What you are asked to do
Of the entries below, copy only those lines that contain the word "định".
(Beginning of Information)
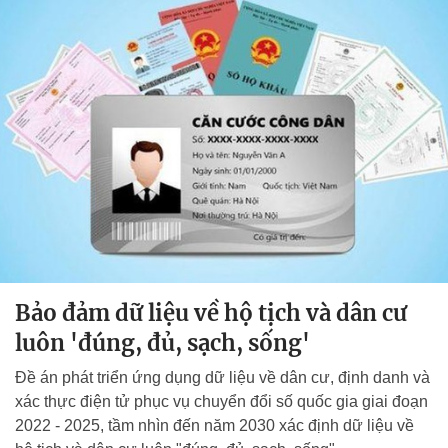
Bảo đảm dữ liệu về hộ tịch và dân cư
luôn 'đúng, đủ, sạch, sống'
Đề án phát triển ứng dụng dữ liệu về dân cư, định danh và
xác thực điện tử phục vụ chuyển đổi số quốc gia giai đoạn
2022 - 2025, tầm nhìn đến năm 2030 xác định dữ liệu về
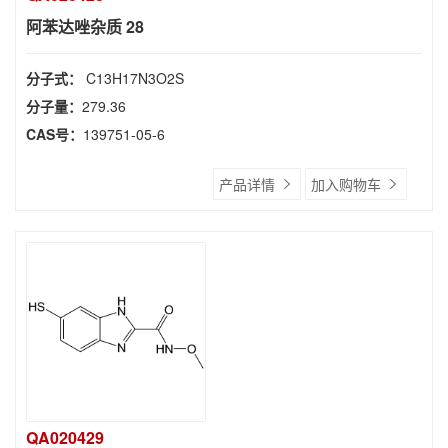
阿苯达唑杂质 28
分子式：
C13H17N3O2S
分子量：
279.36
CAS号：
139751-05-6
产品详情
加入购物车
QA020429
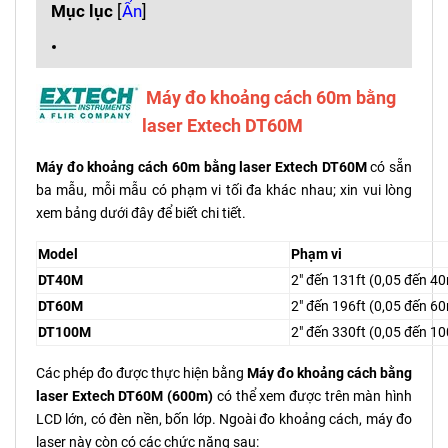
Mục lục
[
Ẩn
]
Máy đo khoảng cách 60m bằng
laser Extech DT60M
Máy đo khoảng cách 60m bằng laser Extech DT60M
có sẵn
ba mẫu, mỗi mẫu có phạm vi tối đa khác nhau; xin vui lòng
xem bảng dưới đây để biết chi tiết.
Model
Phạm vi
DT40M
2" đến 131ft (0,05 đến 4
DT60M
2" đến 196ft (0,05 đến 6
DT100M
2" đến 330ft (0,05 đến 1
Các phép đo được thực hiện bằng
Máy đo khoảng cách bằng
laser Extech DT60M (600m)
có thể xem được trên màn hình
LCD lớn, có đèn nền, bốn lớp. Ngoài đo khoảng cách, máy đo
laser này còn có các chức năng sau:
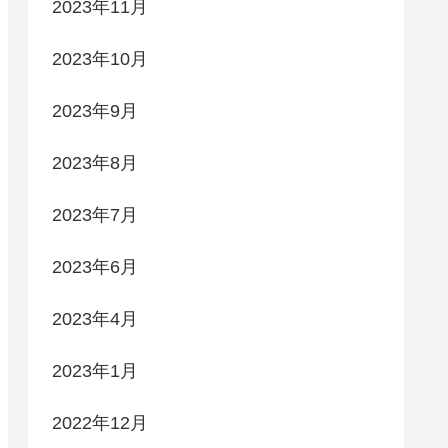
2023年11月
2023年10月
2023年9月
2023年8月
2023年7月
2023年6月
2023年4月
2023年1月
2022年12月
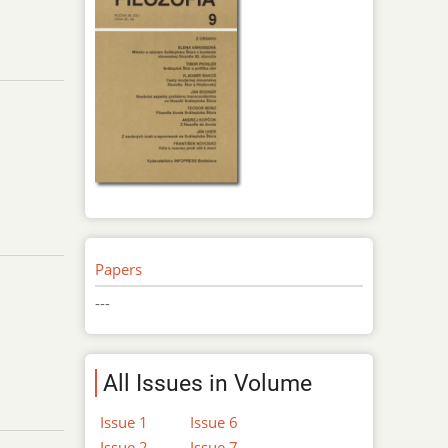
Papers
---
All Issues in Volume
Issue 1
Issue 6
Issue 2
Issue 7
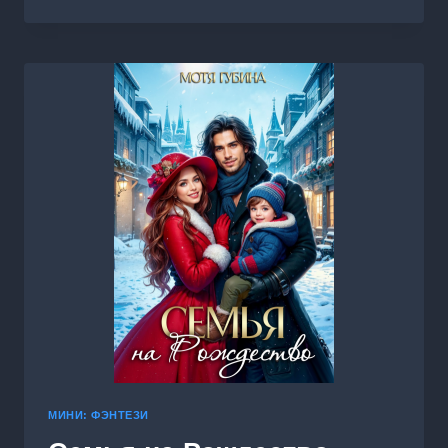
ЛИЧНЫЙ
СТРАЖ
МИНИ: ФЭНТЕЗИ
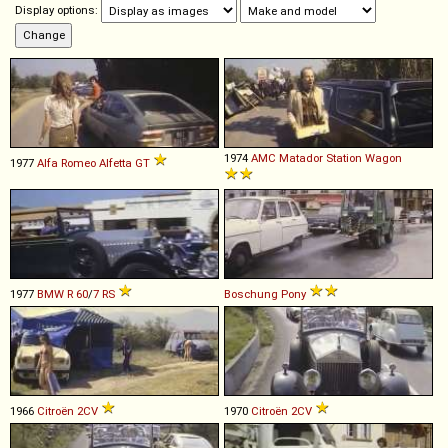
Display options:
1974
AMC
Matador
Station
Wagon
1977
Alfa Romeo
Alfetta
GT
1977
BMW
R
60
/
7
RS
Boschung
Pony
1966
Citroën
2CV
1970
Citroën
2CV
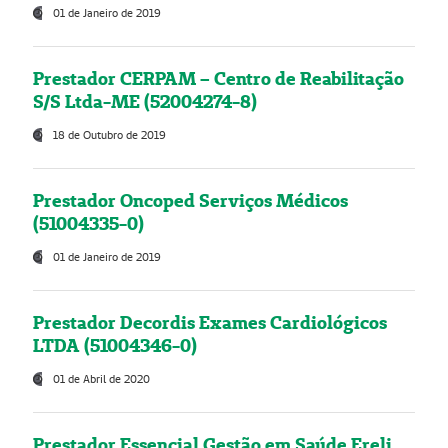
01 de Janeiro de 2019
Prestador CERPAM – Centro de Reabilitação
S/S Ltda-ME (52004274-8)
18 de Outubro de 2019
Prestador Oncoped Serviços Médicos
(51004335-0)
01 de Janeiro de 2019
Prestador Decordis Exames Cardiológicos
LTDA (51004346-0)
01 de Abril de 2020
Prestador Essencial Gestão em Saúde Ereli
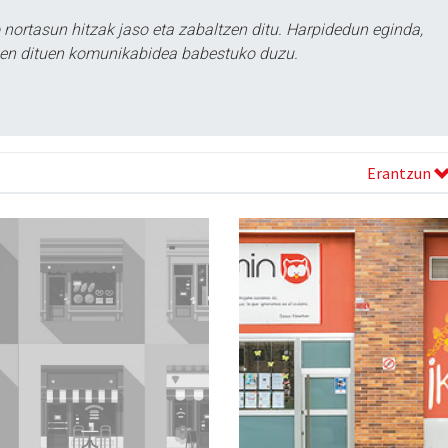
ortasun hitzak jaso eta zabaltzen ditu. Harpidedun eginda,
tzen dituen komunikabidea babestuko duzu.
Erantzun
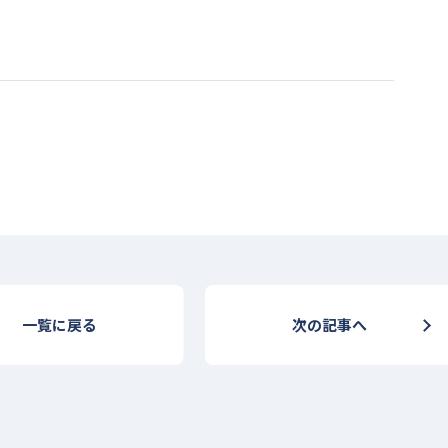
一覧に戻る
次の記事へ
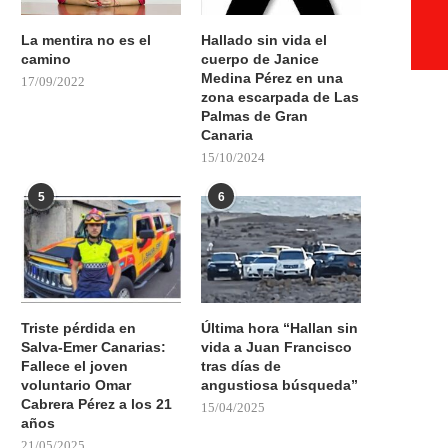
La mentira no es el
Hallado sin vida el
camino
cuerpo de Janice
Medina Pérez en una
17/09/2022
zona escarpada de Las
Palmas de Gran
Canaria
15/10/2024
5
6
Triste pérdida en
Última hora “Hallan sin
Salva-Emer Canarias:
vida a Juan Francisco
Fallece el joven
tras días de
voluntario Omar
angustiosa búsqueda”
Cabrera Pérez a los 21
15/04/2025
años
21/05/2025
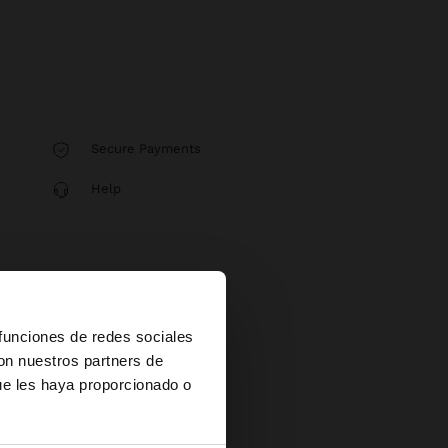
Secure Payments
Help
×
 funciones de redes sociales
con nuestros partners de
ue les haya proporcionado o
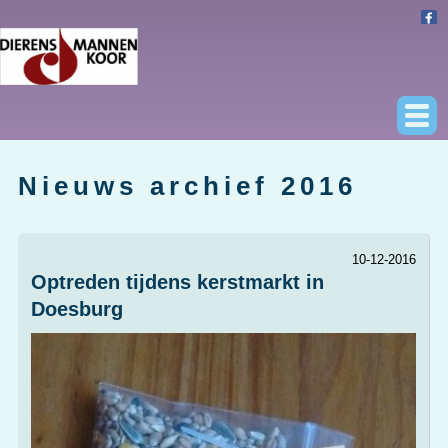
Nieuws archief 2016
10-12-2016
Optreden tijdens kerstmarkt in
Doesburg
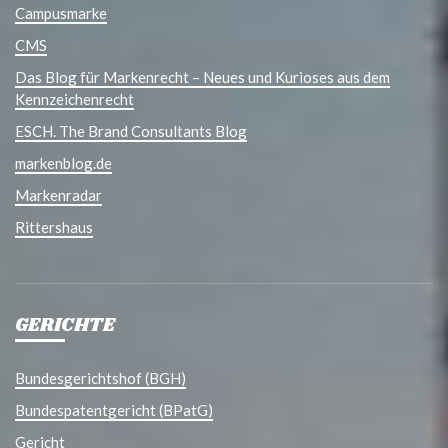
Campusmarke
CMS
Das Blog für Markenrecht – Neues und Kurioses aus dem
Kennzeichenrecht
ESCH. The Brand Consultants Blog
markenblog.de
Markenradar
Rittershaus
GERICHTE
Bundesgerichtshof (BGH)
Bundespatentgericht (BPatG)
Gericht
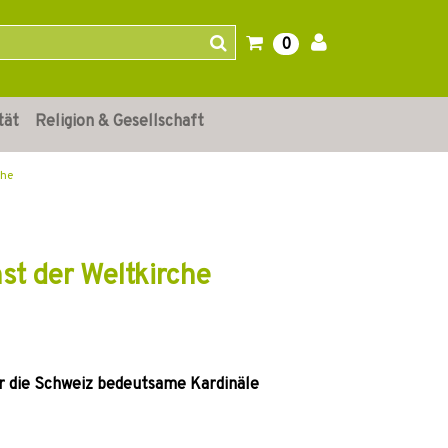
0
tät
Religion & Gesellschaft
che
st der Weltkirche
ür die Schweiz bedeutsame Kardinäle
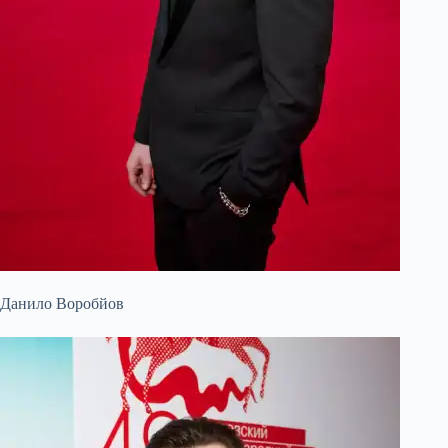
Данило Воробйов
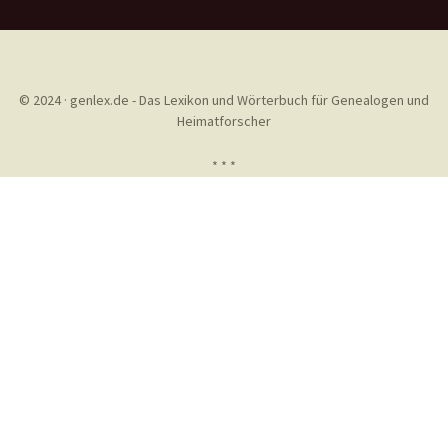
© 2024 · genlex.de - Das Lexikon und Wörterbuch für Genealogen und
Heimatforscher
* * *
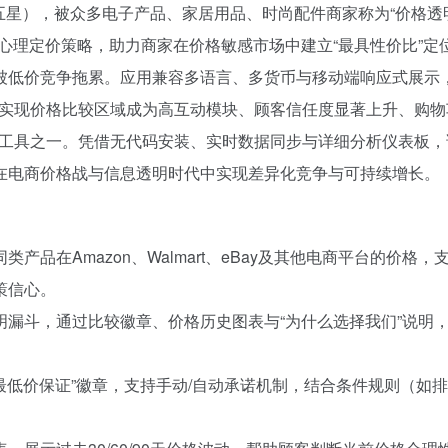
，95%五星），被众多电子产品、家居用品、时尚配件商家称为“价格
心理定价策略，助力商家在价格敏感市场中建立“最具性价比”定
不被低价竞争拖累。应用兼容多语言、多货币与移动端响应式展示
店铺实现价格比较区域成为高互动模块、顾客信任度显著上升、购
专业工具之一。凭借无代码安装、实时数据同步与详细分析仪表板
在电商价格战与信息透明时代中实现差异化竞争与可持续增长。
产品在Amazon、Walmart、eBay及其他电商平台的价格，
策信心。
明漏斗，通过比较徽章、价格历史图表与“为什么选择我们”说明
“最低价保证”徽章，支持手动/自动承诺机制，结合条件规则（如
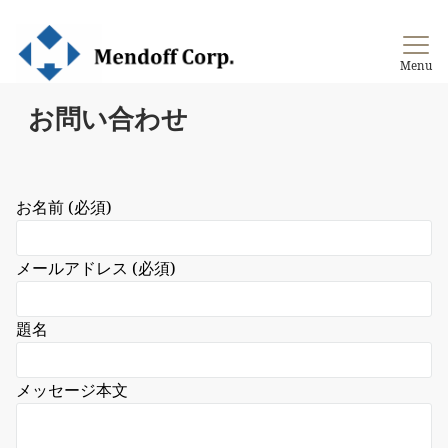
新電力業務支援
Menu
お問い合わせ
お名前 (必須)
メールアドレス (必須)
題名
メッセージ本文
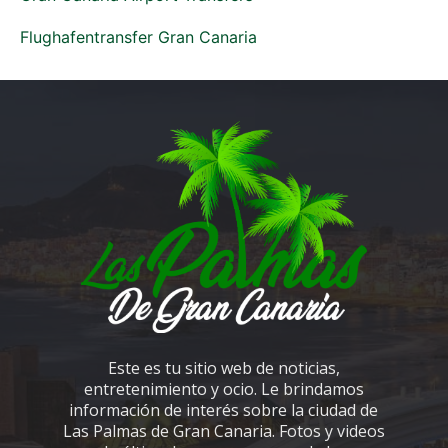
Flughafentransfer Gran Canaria
Este es tu sitio web de noticias,
entretenimiento y ocio. Le brindamos
información de interés sobre la ciudad de
Las Palmas de Gran Canaria. Fotos y videos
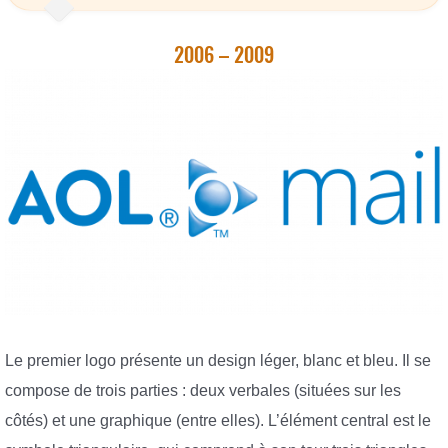
2006 – 2009
Le premier logo présente un design léger, blanc et bleu. Il se
compose de trois parties : deux verbales (situées sur les
côtés) et une graphique (entre elles). L’élément central est le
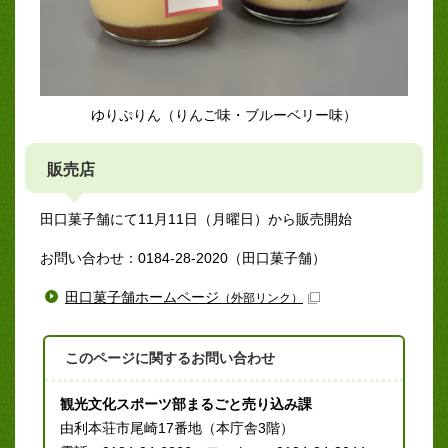
ゆりぷりん（りんご味・ブルーベリー味）
販売店
田口菓子舗にて11月11日（月曜日）から販売開始
お問い合わせ：0184-28-2020（田口菓子舗）
田口菓子舗ホームページ
（外部リンク）
このページに関する
お問い合わせ
観光文化スポーツ部まるごと売り込み課
由利本荘市尾崎17番地（本庁舎3階）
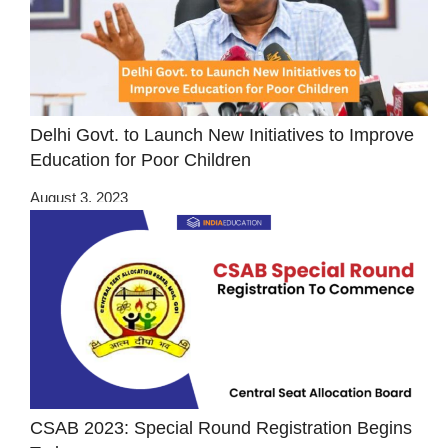
Delhi Govt. to Launch New Initiatives to Improve
Education for Poor Children
August 3, 2023
CSAB 2023: Special Round Registration Begins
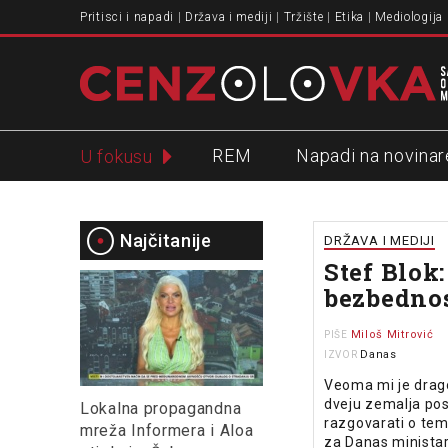
Pritisci i napadi
Država i mediji
Tržište
Etika
Mediologija
REM
Napadi na novinar
U fokusu
Slavko Ćuruvija
Najčitanije
DRŽAVA I MEDIJI
Stef Blok
bezbedno
Miloš Mitrović
PIŠE
Danas
IZVOR
Veoma mi je drago
dveju zemalja post
Lokalna propagandna
razgovarati o te
mreža Informera i Aloa
za Danas ministar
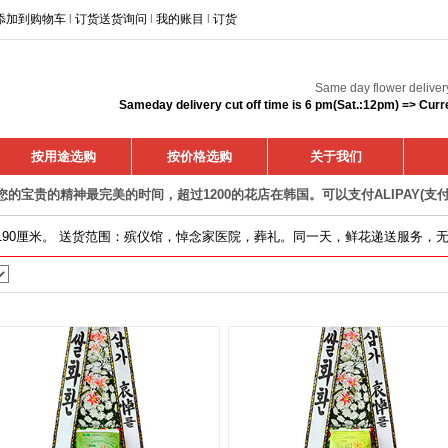
添加到购物车
l
订货送货询问
l
我的账目
l
订货
Same day flower deliver
Sameday delivery cut off time is 6 pm(Sat.:12pm) => Curr
按用途选购
按价格选购
关于我们
您的宝贵的精神最完美的时间，超过1200的花店在韩国。可以支付ALIPAY(支付
80~190厘米。 送货范围：殡仪馆，悼念家医院，葬礼。同一天，鲜花递送服务，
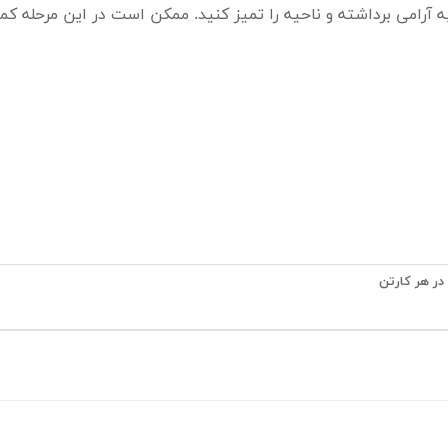
 به آرامی برداشته و ناحیه را تمیز کنید. ممکن است در این مرحله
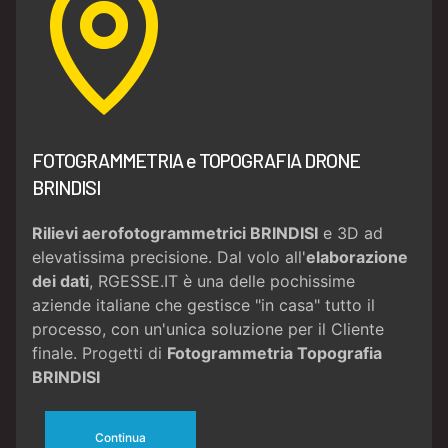
FOTOGRAMMETRIA e TOPOGRAFIA DRONE
BRINDISI
Rilievi aerofotogrammetrici BRINDISI
e 3D ad
elevatissima precisione. Dal volo all'
elaborazione
dei dati
, RGESSE.IT è una delle pochissime
aziende italiane che gestisce "in casa" tutto il
processo, con un'unica soluzione per il Cliente
finale. Progetti di
Fotogrammetria
Topografia
BRINDISI
Continua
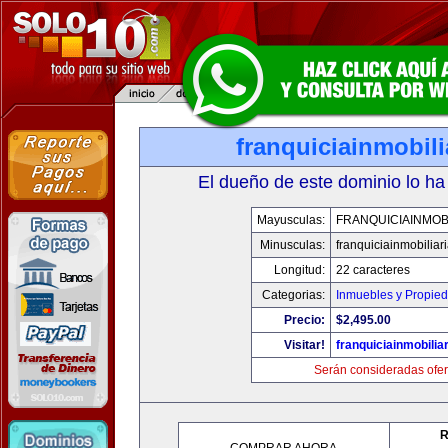
franquiciainmobil
El dueño de este dominio lo ha
Mayusculas:
FRANQUICIAINMOB
Minusculas:
franquiciainmobiliar
Longitud:
22 caracteres
Categorias:
Inmuebles y Propie
Precio:
$2,495.00
Visitar!
franquiciainmobilia
Serán consideradas ofer
R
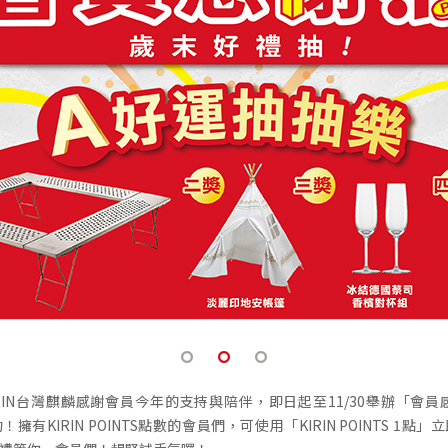
KIRIN台灣麒麟感謝會員今年的支持與陪伴，即日起至11/30舉辦「會員
擁有KIRIN POINTS點數的會員們，可使用「KIRIN POINTS 1點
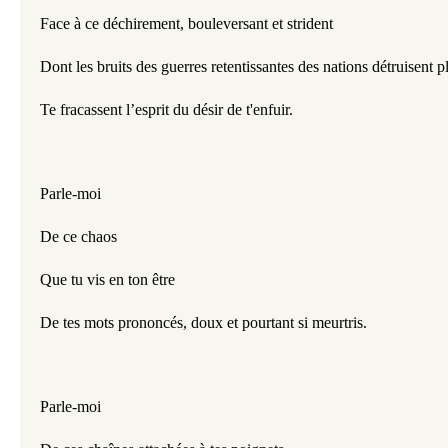
Face à ce déchirement, bouleversant et strident
Dont les bruits des guerres retentissantes des nations détruisent p
Te fracassent l’esprit du désir de t'enfuir.
Parle-moi
De ce chaos
Que tu vis en ton être
De tes mots prononcés, doux et pourtant si meurtris.
Parle-moi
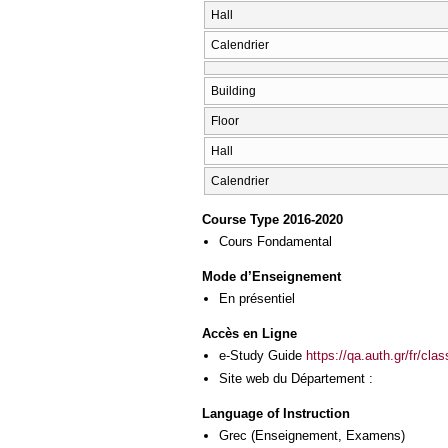
Hall
Calendrier
Building
Floor
Hall
Calendrier
Course Type 2016-2020
Cours Fondamental
Mode d’Enseignement
En présentiel
Accès en Ligne
e-Study Guide
https://qa.auth.gr/fr/cl
Site web du Département :
Language of Instruction
Grec
(Enseignement, Examens)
(End of Information)
Finished exercise
Đề án phát triển ứng dụng dữ liệu về dân cư, định danh và
2022 - 2025, tầm nhìn đến năm 2030 xác định dữ liệu về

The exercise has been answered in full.